Afghanistan has been the main battleground in the war on terrorism. The conflict began in October 2001, after the Taliban regime refused to hand over Osama bin Laden without evidence of his participation in the 9/11 terrorist attacks in New York and Washington. Al-Qaeda operatives hijacked and crashed four airplanes on Sept. 11, 2001, killing nearly 3,000 people.

At least 1,720 soldiers—including 281 Britons—have died in the war on terrorism, either in support of the U.S.-led Operation Enduring Freedom or as part of the International Security Assistance Force (ISAF) led by the North Atlantic Treaty Organization (NATO).

British voters will take part in a General Election on May 6.

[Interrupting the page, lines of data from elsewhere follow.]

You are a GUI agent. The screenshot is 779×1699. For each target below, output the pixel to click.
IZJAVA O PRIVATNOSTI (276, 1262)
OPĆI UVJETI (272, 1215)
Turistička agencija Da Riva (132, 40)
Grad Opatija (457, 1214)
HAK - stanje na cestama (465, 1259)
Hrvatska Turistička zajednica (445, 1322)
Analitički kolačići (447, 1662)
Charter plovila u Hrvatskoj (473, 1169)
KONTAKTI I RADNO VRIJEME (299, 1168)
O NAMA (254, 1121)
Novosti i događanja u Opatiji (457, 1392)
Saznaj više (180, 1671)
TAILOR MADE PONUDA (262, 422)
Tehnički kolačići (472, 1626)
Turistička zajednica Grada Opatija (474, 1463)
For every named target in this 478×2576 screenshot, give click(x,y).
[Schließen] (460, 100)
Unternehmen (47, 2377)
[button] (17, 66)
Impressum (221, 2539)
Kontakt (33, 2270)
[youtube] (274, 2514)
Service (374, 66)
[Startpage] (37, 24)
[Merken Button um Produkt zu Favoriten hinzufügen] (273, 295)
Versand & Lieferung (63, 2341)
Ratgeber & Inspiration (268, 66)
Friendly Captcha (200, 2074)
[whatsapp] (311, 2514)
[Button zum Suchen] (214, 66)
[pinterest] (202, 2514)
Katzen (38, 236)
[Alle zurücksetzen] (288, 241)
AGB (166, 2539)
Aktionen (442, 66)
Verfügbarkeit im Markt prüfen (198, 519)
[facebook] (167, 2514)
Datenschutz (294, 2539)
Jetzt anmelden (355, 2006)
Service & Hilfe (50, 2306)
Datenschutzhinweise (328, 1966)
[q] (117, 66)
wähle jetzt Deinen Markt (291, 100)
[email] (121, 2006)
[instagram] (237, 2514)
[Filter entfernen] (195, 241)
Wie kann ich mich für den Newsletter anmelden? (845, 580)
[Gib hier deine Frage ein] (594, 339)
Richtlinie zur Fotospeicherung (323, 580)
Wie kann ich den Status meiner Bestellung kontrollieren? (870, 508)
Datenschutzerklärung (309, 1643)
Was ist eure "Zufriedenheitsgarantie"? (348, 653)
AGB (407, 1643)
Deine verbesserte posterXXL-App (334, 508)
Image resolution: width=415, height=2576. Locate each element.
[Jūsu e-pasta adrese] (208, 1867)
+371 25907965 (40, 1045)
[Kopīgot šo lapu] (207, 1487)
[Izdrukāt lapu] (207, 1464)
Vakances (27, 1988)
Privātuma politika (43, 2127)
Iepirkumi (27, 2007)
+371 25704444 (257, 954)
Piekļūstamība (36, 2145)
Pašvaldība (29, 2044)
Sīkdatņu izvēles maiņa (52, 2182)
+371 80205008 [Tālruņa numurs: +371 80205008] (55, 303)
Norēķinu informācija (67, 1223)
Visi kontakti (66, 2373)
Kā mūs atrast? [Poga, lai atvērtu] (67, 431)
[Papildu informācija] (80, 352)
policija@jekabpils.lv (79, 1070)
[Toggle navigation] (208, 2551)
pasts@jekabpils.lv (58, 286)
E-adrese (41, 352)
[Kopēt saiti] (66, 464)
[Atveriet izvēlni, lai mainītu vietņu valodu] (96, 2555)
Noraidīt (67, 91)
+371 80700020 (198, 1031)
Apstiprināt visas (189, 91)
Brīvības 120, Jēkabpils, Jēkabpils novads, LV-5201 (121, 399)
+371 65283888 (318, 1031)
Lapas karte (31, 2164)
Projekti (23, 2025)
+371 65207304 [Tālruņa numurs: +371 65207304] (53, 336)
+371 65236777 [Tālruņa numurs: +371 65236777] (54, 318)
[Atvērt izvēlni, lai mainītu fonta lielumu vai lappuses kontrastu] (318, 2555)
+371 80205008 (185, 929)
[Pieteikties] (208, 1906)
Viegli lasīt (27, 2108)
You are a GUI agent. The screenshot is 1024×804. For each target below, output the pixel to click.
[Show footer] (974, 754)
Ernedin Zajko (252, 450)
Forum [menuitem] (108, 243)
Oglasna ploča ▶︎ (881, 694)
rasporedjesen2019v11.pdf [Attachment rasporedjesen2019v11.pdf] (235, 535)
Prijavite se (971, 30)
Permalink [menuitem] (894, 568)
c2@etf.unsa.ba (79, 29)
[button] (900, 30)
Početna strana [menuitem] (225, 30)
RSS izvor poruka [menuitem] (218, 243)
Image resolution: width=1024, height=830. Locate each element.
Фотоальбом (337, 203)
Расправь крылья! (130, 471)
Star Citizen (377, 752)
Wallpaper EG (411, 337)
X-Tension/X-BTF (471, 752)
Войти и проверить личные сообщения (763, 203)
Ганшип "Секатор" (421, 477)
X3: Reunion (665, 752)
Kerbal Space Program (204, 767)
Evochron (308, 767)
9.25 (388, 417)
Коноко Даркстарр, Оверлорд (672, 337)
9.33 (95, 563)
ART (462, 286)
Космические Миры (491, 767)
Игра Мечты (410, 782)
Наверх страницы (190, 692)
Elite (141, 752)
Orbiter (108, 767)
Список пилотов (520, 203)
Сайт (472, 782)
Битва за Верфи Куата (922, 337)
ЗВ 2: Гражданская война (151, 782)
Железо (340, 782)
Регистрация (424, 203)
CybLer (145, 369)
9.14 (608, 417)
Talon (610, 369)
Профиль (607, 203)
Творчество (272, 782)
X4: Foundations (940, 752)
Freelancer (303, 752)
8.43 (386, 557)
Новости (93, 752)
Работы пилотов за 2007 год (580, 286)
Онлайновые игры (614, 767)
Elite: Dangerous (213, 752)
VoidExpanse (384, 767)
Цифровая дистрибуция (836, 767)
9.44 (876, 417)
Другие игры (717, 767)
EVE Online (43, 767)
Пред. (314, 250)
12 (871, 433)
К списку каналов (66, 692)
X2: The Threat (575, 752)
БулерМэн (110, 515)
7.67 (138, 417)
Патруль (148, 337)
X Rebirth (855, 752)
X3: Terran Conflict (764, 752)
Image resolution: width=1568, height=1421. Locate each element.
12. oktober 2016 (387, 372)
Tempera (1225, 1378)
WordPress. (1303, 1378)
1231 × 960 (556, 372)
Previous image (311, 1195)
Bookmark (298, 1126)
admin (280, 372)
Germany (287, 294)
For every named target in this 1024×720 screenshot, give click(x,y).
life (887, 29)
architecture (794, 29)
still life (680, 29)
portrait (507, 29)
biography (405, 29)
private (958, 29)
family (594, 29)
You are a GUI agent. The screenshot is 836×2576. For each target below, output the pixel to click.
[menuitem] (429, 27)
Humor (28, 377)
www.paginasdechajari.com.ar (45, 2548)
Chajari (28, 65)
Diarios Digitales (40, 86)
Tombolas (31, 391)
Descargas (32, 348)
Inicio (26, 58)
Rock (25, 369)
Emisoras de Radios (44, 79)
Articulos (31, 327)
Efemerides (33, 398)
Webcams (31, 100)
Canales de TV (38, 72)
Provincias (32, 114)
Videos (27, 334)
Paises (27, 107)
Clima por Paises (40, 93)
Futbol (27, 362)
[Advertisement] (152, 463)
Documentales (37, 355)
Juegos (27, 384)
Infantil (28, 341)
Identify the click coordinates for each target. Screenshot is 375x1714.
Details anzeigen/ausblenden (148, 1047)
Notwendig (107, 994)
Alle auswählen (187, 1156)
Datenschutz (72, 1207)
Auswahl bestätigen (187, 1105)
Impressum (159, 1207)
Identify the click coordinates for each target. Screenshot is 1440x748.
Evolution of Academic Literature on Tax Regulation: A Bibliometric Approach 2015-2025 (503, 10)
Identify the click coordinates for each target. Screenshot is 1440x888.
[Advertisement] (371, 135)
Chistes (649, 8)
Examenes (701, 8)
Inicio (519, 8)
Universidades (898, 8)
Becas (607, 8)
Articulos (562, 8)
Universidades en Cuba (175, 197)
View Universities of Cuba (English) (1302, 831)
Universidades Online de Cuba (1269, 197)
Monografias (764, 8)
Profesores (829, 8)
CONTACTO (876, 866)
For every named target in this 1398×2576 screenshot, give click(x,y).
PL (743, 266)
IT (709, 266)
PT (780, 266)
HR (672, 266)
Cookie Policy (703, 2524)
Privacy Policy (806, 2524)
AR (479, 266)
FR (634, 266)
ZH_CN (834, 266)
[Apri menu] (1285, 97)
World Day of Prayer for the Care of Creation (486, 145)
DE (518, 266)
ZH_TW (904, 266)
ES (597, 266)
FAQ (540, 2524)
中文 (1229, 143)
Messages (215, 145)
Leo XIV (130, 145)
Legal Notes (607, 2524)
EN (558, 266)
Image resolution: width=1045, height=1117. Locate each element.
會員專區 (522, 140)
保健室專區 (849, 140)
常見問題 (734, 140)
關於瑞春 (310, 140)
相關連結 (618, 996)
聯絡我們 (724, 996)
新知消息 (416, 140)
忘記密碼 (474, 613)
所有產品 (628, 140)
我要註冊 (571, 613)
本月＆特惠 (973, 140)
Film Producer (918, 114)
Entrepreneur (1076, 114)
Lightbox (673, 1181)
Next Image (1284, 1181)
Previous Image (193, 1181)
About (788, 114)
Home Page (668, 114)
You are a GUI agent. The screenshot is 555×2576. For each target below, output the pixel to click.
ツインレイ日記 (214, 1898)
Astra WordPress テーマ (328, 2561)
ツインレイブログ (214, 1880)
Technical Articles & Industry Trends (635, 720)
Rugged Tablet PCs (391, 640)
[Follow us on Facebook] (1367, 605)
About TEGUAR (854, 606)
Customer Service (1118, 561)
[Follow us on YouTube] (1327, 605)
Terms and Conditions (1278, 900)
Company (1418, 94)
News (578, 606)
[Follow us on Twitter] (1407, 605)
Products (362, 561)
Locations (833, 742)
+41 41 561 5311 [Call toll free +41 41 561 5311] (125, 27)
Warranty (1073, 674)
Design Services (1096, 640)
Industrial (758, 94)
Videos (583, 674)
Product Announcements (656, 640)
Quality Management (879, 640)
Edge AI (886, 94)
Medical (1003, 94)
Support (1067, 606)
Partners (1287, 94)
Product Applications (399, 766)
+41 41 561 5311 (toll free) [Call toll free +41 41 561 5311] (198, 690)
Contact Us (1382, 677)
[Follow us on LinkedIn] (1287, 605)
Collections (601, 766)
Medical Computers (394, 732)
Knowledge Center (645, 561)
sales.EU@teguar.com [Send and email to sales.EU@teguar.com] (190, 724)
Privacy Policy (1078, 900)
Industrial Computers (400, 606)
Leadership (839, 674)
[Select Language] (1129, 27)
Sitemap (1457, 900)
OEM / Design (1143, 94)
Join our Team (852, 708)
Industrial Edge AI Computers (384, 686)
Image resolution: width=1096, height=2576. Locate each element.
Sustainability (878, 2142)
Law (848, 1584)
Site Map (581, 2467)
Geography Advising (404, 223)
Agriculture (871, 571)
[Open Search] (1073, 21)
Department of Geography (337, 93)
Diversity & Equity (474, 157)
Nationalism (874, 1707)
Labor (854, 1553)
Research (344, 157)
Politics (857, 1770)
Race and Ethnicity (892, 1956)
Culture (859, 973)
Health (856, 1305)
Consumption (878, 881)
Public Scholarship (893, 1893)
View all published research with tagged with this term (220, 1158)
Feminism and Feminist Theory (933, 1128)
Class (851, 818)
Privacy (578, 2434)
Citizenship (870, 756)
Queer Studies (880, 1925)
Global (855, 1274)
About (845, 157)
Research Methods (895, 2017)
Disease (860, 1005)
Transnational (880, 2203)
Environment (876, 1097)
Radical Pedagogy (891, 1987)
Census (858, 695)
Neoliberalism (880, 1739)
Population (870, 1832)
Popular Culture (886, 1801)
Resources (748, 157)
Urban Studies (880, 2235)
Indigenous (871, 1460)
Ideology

On Apr. 21, Conservative leader David Cameron discussed his views on the conflict, saying, "The strategy which has been in place since the end of last year is, I believe, broadly the right one; we must give it the necessary time and support to succeed. That is how we can continue to reverse the Taliban’s momentum, build up the Afghan armed forces, and create the conditions for transition to Afghan control. Where we need to go further and faster is in ensuring the right balance of troops across Helmand and in forging a new political settlement."

Polling Data

Overall, do you support or oppose the military operation involving UK soldiers in Afghanistan?

 

 

Apr. 2010

Feb. 2010

Nov. 2009

Support

32%

38%

36%

Oppose

59%

52%

56%

Not sure

9%

10%

8%

Source: Angus Reid Public Opinion
Methodology: Online interviews with 2,006 British adults, conducted from Apr. 9 to Apr. 12, 2010. Margin of error is 2.2 per cent.